Monday, 3 June 2013

Review - Dragon Quest (2009 - Dir. Mark Atkins)


I kind of knew what to expect: it's called Dragon Quest and I got it from Poundland. The whiff of 'Straight to DVD'ness was so excessively pungent I nearly died from asphyxiation, yet I gave it a chance. I'll come to the reason why later...


The massive shame about this film is that they had access to some okay locations, the effects capabilities to render large battle scenes, all of the requisite technical gear, and a bunch of bargain basement actors, but the script is so unoriginal and dull it begs the question, "Why did they even start filming?" The cynical part of me, (is there any other part?) might say that they knew that it would make a modest amount of money on DVD, and it probably has. There must have been virtually zero effort at the writing stage to try to inject any new ideas or more importantly, fun.


See what you think to this: A young lad, Arkadi (Daniel Bonjour - the French male version of Hello Kitty) is on a quest to save a kingdom. On the way he meets a merry band of chums who either help or hinder him on his quest. There is a piece of jewellery that plays an important/boring part in the proceedings. And there's a dragon type thing that's all black and charred because it's on fire. Sound strangely familiar?


Despite all this it could have been entertaining. Arkadi has to face a series of tasks to gain precious stones for his manly necklace. But they're all so nondescript that it's not that clear sometimes why he's actually received a stone. Here's an example of how terrible they are: Arkadi sees a gorgeous naked lady having a bath and she beckons him to join her. He doesn't. Here you go lad, have a stone. What kind of a hero is he? He'd rather decorate his accessories rather than wink and click at ladies. He's pathetic.
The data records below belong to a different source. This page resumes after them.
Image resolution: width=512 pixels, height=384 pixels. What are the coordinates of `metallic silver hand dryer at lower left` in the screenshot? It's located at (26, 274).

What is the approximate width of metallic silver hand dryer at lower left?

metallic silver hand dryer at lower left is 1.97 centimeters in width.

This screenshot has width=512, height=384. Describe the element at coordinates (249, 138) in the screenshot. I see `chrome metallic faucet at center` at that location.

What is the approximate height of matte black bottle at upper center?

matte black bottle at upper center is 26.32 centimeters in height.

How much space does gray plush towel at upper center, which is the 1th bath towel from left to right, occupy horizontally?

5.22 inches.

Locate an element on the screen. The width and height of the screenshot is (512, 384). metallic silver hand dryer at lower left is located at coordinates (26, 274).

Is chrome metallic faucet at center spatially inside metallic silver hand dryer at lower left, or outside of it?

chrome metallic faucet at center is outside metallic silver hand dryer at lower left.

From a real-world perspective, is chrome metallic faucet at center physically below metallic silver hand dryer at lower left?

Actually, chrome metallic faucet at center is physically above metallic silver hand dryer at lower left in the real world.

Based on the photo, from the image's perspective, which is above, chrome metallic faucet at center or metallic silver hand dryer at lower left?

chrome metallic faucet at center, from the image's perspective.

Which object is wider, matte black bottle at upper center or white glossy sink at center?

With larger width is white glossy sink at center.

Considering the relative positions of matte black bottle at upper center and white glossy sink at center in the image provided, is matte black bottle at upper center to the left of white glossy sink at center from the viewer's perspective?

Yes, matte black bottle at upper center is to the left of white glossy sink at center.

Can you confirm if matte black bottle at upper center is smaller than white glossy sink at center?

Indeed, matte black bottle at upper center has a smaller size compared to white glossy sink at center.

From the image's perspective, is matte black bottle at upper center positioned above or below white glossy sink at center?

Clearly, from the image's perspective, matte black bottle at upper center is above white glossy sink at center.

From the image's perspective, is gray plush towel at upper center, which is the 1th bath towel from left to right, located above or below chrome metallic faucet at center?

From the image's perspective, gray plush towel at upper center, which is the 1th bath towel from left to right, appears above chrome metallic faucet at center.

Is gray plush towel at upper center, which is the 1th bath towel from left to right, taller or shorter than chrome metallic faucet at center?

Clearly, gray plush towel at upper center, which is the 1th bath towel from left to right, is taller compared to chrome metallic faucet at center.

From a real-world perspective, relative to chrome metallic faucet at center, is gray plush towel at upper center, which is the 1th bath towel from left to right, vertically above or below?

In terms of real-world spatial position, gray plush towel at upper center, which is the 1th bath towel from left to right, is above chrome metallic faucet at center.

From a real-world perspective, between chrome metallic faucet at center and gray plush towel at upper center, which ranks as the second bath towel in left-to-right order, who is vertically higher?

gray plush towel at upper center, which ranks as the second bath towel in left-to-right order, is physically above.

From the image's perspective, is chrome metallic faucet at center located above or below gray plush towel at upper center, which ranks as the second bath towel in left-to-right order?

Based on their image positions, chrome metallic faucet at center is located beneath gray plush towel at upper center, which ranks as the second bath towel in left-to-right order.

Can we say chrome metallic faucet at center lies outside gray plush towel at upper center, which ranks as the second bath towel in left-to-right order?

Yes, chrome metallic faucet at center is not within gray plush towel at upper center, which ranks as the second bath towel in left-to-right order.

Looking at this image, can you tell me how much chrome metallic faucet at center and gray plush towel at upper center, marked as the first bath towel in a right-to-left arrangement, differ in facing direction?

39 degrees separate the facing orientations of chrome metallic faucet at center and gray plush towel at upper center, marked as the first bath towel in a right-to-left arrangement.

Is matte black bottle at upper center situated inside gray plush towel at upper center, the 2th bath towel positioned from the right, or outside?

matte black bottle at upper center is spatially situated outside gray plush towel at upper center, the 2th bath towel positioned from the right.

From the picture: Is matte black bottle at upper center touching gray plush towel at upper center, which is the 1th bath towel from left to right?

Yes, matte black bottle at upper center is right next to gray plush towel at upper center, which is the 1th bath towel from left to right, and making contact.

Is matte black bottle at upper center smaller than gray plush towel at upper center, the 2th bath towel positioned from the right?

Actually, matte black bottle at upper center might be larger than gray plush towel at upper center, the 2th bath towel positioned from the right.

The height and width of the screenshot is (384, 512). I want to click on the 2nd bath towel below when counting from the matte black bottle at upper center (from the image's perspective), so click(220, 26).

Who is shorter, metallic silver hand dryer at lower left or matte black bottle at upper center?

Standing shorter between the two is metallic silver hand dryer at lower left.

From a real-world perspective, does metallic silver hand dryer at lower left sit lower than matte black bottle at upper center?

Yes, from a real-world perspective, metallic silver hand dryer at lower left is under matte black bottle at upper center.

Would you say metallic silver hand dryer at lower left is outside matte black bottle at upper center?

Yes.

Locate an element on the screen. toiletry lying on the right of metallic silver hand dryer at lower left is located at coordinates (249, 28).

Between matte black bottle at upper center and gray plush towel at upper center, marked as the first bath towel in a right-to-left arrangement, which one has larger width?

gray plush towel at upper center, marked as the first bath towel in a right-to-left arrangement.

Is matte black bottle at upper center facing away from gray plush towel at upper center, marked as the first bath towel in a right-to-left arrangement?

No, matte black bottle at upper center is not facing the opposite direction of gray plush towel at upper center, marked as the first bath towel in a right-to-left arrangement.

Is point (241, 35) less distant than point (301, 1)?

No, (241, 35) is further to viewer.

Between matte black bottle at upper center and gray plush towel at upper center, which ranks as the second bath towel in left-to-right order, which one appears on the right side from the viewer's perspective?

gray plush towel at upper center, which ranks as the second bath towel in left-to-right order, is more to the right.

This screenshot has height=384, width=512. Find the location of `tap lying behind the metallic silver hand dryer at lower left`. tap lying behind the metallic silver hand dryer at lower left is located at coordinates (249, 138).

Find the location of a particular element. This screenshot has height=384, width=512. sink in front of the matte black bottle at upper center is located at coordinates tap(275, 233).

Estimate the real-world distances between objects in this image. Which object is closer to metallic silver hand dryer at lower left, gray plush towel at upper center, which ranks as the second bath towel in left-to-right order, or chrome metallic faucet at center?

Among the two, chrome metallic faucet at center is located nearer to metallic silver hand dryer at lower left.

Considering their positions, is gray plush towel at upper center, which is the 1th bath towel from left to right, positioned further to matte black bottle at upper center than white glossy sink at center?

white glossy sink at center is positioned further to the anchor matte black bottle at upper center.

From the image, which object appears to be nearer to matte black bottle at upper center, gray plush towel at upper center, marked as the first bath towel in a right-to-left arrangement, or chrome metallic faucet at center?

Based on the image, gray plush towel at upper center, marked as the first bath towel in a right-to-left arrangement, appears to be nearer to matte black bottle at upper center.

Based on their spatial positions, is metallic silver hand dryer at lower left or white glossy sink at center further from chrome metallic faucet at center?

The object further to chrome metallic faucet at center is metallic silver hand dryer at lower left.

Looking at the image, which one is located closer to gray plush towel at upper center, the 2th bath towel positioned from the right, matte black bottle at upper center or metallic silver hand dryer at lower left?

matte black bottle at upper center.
Yet, Dragonquest has one saving grace, one glimmer of fun: Marc Singer (AKA The Beastmaster, and the main bloke off of the original V). He hams it up like a prime piece of Pek and gurns at every available opportunity. But he's fun. I'd lose consciousness for long periods of time watching this slice of purgatory, but hearing his voice always brought me back. He even gets to show his sword swinging moves in a Beastmaster inspired shot. It was the only part of the film that received a little cheer from me. Marc Singer is another blameless actor in the style of obscurendure hero, Mark Dacascos. He can do no wrong where I'm concerned.


So in the final rating, all of the points are only awarded due to Marc Singer. If you do feel the need to watch this, just keep fast forwarding to the Singermeister. You won't be missing anything.
2/10
evlkeith



If you like this you could also try:
The Beastmaster, Hawk the Slayer, and if you're really desperate for something to watch, Deathstalker.